Ridicolo è allora pensare che quella di Corsi sia la vittoria del cantautorato, questo successo non racconta che i cantautori vincono sulla trap o che in realtà ci manca tanto Francesco Guccini, ma ci mostra quanto manchi un certo modus operandi, l’unico che per decenni i musicisti hanno usato per fare musica.
L’esplosione di Lucio Corsi mostra che quando sui grandi palchi sale un talento vero, cioè non ideato da una major usando gli strumenti dell’economia al posto di quelli dell’arte, qualcuno che, anziché sedersi senza esperienze al tavolo del potere e circondarsi di shooting, fotografi, stylist e coccole social, ha da sempre scelto di sedersi al pianoforte e suonare dal vivo ovunque potesse, quel talento colpisce tutti, non risparmia neppure i distratti, chi curioso quotidianamente non è stato mai, chi ha visto passare ma non si è fermato prima perché ancora non aveva davanti il «folletto» con un milione di follower su Instagram.
Il futuro
Non dimentichiamo però che quella di queste ultime settimane è anche una storia di trascuratezza o persino grande negligenza nella visione, non tanto quella dei telespettatori di uno show televisivo travestito da spazio per la musica, ma quella di giornalisti da prima serata e grandi testate, di addetti ai lavori, di colleghi dello stesso Corsi.
Possibile che Sanremo sia l’unico spazio che spinga costoro a portare attenzione e sguardo accurato su qualcosa di tanto evidentemente significativo dal punto di vista artistico? Possibile che solo il carro del vincitore abbia concesso lo spazio per salire a bordo quando una navicella spaziale spaziosa era pronta da un pezzo? Possibile che chi dovrebbe arrivare prima, fare ricerca, lavorare per mostrare a tutti ciò che vale la pena conoscere, in quindici anni se ne sia stato più o meno a nicchiare?

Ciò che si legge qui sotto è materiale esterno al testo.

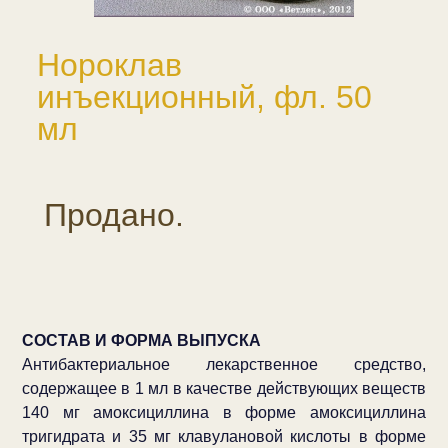
Нороклав
инъекционный, фл. 50
мл
Продано.
СОСТАВ И ФОРМА ВЫПУСКА
Антибактериальное лекарственное средство,
содержащее в 1 мл в качестве действующих веществ
140 мг амоксициллина в форме амоксициллина
тригидрата и 35 мг клавулановой кислоты в форме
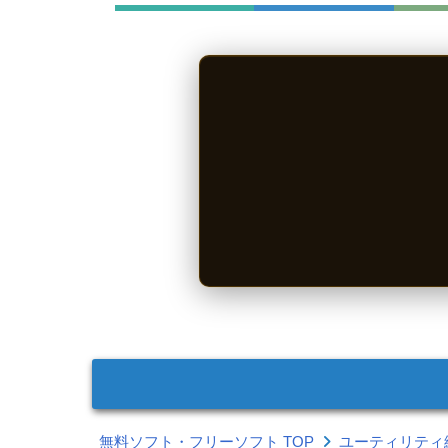
無料ソフト・フリーソフト TOP
ユーティリティ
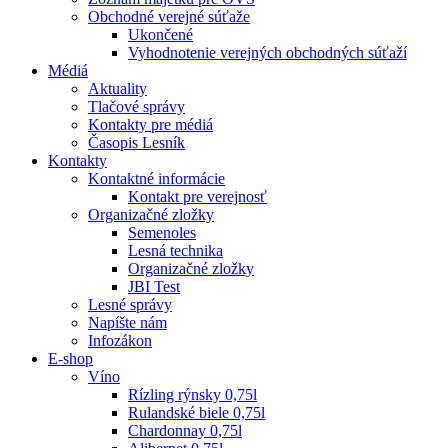
Obchodné verejné súťaže
Ukončené
Vyhodnotenie verejných obchodných súťaží
Médiá
Aktuality
Tlačové správy
Kontakty pre médiá
Časopis Lesník
Kontakty
Kontaktné informácie
Kontakt pre verejnosť
Organizačné zložky
Semenoles
Lesná technika
Organizačné zložky
JBI Test
Lesné správy
Napíšte nám
Infozákon
E-shop
Víno
Rízling rýnsky 0,75l
Rulandské biele 0,75l
Chardonnay 0,75l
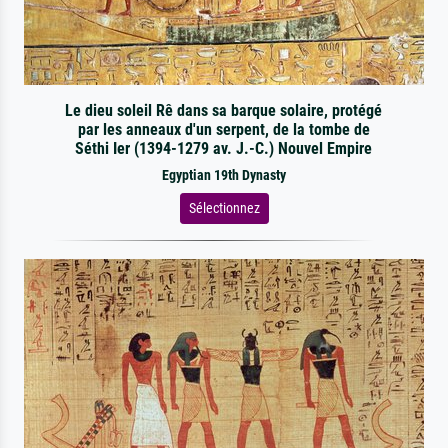
Le dieu soleil Rê dans sa barque solaire, protégé
par les anneaux d'un serpent, de la tombe de
Séthi Ier (1394-1279 av. J.-C.) Nouvel Empire
Egyptian 19th Dynasty
Sélectionnez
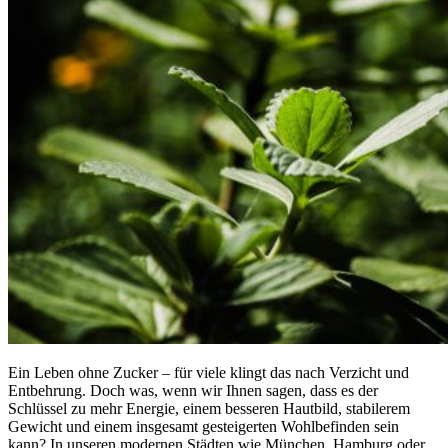
Ein Leben ohne Zucker – für viele klingt das nach Verzicht und
Entbehrung. Doch was, wenn wir Ihnen sagen, dass es der
Schlüssel zu mehr Energie, einem besseren Hautbild, stabilerem
Gewicht und einem insgesamt gesteigerten Wohlbefinden sein
kann? In unseren modernen Städten wie München, Hamburg oder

Per Lucio Corsi il meglio deve ancora venire, perché è sui palchi, live, in tour che la sua cifra ora famosa trova espressione completa e affinata, ma su queste assenze sì, vale davvero la pena ragionare, in un paese dove gli spazi per la musica fatta come la concepiscono Corsi e ogni musicista del reale e non del reality sono sempre meno e dove l’unica risorsa per affermarsi sembra essere il timbro di qualità della tv di Mara Venier.